[DATA RECORDS — start]

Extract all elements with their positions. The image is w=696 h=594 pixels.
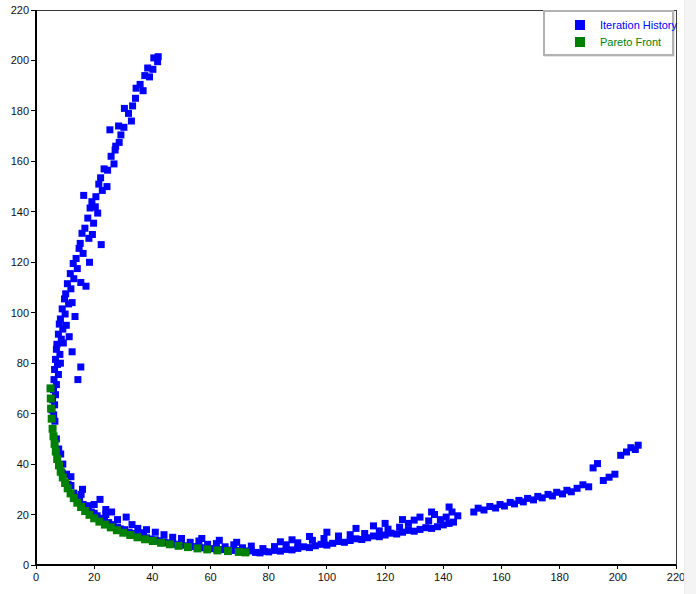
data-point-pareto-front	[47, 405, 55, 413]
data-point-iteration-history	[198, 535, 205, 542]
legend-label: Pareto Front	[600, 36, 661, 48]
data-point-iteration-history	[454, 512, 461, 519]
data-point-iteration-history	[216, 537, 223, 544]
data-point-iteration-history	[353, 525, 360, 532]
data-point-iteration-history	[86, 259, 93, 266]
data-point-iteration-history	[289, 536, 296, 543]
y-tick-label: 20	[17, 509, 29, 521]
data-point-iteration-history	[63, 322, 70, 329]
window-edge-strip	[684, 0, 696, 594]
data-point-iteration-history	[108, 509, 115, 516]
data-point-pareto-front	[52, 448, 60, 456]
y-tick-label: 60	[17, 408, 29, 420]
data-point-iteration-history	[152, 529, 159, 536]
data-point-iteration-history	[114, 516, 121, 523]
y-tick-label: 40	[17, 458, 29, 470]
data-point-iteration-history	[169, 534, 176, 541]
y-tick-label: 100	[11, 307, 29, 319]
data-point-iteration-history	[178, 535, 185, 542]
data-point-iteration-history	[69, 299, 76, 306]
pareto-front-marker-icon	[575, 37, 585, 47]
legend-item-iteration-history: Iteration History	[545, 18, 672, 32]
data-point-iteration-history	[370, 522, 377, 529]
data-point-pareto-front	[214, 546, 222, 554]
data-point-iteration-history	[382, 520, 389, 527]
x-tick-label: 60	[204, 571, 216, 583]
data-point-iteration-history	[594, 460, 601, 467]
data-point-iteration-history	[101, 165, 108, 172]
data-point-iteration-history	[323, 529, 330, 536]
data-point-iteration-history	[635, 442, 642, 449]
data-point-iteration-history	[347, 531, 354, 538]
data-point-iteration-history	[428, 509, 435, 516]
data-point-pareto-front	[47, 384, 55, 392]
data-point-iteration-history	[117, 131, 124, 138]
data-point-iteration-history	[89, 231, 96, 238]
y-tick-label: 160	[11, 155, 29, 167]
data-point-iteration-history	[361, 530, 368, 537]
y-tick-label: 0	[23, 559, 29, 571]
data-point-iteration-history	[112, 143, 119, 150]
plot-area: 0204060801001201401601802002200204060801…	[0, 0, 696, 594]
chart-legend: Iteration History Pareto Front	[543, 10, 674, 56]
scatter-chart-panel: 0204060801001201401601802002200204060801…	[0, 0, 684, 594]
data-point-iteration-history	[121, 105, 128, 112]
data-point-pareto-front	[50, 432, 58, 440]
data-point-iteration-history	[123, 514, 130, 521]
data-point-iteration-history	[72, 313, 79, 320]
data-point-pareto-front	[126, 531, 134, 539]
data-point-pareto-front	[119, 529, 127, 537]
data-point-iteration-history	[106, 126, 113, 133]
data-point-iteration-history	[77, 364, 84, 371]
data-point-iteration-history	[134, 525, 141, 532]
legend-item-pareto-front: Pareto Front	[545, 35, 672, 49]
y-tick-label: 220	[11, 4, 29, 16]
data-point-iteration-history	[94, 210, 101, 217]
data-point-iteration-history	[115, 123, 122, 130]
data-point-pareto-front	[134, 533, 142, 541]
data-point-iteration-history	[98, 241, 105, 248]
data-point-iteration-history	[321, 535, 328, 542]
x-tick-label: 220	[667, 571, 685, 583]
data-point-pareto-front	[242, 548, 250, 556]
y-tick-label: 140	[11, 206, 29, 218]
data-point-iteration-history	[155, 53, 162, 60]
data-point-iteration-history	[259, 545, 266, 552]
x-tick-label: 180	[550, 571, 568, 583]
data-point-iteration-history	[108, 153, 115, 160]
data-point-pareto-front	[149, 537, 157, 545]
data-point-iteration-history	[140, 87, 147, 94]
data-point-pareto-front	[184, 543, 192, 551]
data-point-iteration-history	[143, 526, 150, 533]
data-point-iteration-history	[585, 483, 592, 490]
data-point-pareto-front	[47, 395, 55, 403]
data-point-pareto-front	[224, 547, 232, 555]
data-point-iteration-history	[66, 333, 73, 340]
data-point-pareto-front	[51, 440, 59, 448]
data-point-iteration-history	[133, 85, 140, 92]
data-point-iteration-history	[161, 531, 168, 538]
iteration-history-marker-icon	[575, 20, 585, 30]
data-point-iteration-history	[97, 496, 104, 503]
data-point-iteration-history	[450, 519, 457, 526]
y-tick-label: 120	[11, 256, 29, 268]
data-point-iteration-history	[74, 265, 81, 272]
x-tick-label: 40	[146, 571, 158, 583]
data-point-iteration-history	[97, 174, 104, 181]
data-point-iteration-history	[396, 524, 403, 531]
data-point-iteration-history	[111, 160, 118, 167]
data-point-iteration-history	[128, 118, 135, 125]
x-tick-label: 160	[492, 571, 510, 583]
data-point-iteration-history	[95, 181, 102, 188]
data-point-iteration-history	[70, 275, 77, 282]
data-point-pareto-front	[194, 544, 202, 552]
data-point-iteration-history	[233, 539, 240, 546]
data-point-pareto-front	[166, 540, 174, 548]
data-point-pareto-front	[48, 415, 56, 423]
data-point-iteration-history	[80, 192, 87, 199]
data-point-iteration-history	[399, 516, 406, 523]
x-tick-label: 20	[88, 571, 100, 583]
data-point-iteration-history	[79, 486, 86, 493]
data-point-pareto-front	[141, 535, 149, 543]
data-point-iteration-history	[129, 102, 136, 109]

[DATA RECORDS — finish]

▶ **EXERCISE DIRECTIONS**: Which of the lines in the data hold the string "icon"? Report each of them by copying it.

▶ **EXERCISE RESPONSE**:
pareto-front-marker-icon	[575, 37, 585, 47]
iteration-history-marker-icon	[575, 20, 585, 30]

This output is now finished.